Korea’s public sector debt is continuing to grow at a fast pace, as welfare expenditures have increased sharply without a corresponding increase in the government’s tax income. As debt-financed welfare expansion is unsustainable, the government needs to find a remedy before the problem gets worse.
A tally released by the Ministry of Strategy and Finance shows Korea’s public sector debt reached 957.3 trillion won in 2014, amounting to 64.5 percent of the country’s gross domestic product.
Of the total, national debt, or D1, which is comprised of central and local government debt, accounted for 533.2 trillion won, or 35.9 percent of GDP.
General government debt, or D2, which combines D1 and nonprofit public institution debt, amounted to 620.6 trillion won, or 41.8 percent of GDP.
Public sector debt, or D3, consists of D2 and non-financial public corporation debt.
Compared with other OECD countries, Korea’s public sector debt-to-GDP ratio cannot be seen as particularly high. In fact, it is the second-lowest after Mexico. Yet the pace of growth is alarming.
In 2014, Korea’s public sector debt increased by 6.5 percent, about double the pace of its GDP growth. In the preceding two years, the growth rate was even higher, 9 percent in 2012 and 9.5 percent in 2013.

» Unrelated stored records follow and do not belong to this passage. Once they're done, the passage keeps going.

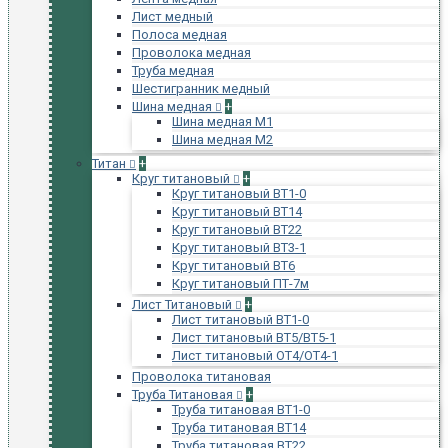
Лист медный
Полоса медная
Проволока медная
Труба медная
Шестигранник медный
Шина медная
+
Шина медная М1
Шина медная М2
Титан
+
Круг титановый
+
Круг титановый ВТ1-0
Круг титановый ВТ14
Круг титановый ВТ22
Круг титановый ВТ3-1
Круг титановый ВТ6
Круг титановый ПТ-7м
Лист Титановый
+
Лист титановый ВТ1-0
Лист титановый ВТ5/ВТ5-1
Лист титановый ОТ4/ОТ4-1
Проволока титановая
Труба Титановая
+
Труба титановая ВТ1-0
Труба титановая ВТ14
Труба титановая ВТ22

The rapid debt growth was due largely to tax shortfalls resulting from the sluggish economy. To finance the expanded welfare programs, the central government had to issue a large amount of bonds.

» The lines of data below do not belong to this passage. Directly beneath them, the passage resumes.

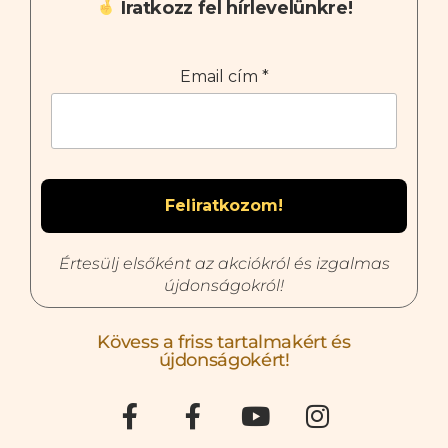
Iratkozz fel hírlevelünkre!
Email cím
*
Értesülj elsőként az akciókról és izgalmas
újdonságokról!
Kövess a friss tartalmakért és
újdonságokért!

Last year, non-financial public corporation debt stood at 408.5 trillion won, an increase of a mere 2 trillion won from 2013. The small growth reflected the government’s efforts to curb it. Yet non-financial public corporations still accounted for about 43 percent of public sector debt, equal to 27.5 percent of the country’s annual output.
Korea’s public sector debt probably has already surpassed the 1,000 trillion won mark as national debt (D1) is expected to have surged from 533.2 trillion won in 2014 to 595 trillion won in 2015, due mainly to an estimated 46.5 trillion won fiscal deficit, the country’s largest ever.
Public sector debt is expected to continue to rise rapidly in the years to come as the government’s tax revenue is unlikely to grow as fast as welfare expenditures under current policies.
The government is sticking to the policy of expanding the welfare state without raising tax rates. Its strategy is to increase tax revenue by revitalizing the economy.
Yet the economy is unlikely to get out of its low-growth trap soon. Even if the economy does stage a robust recovery, tax revenue is not expected to increase much because these days economic growth is not accompanied by job growth. Tax revenue grows when the economy adds a large number of well-paying jobs.
All this implies the government needs to either collect more taxes or undertake welfare reforms to curb Korea’s national and public sector debt.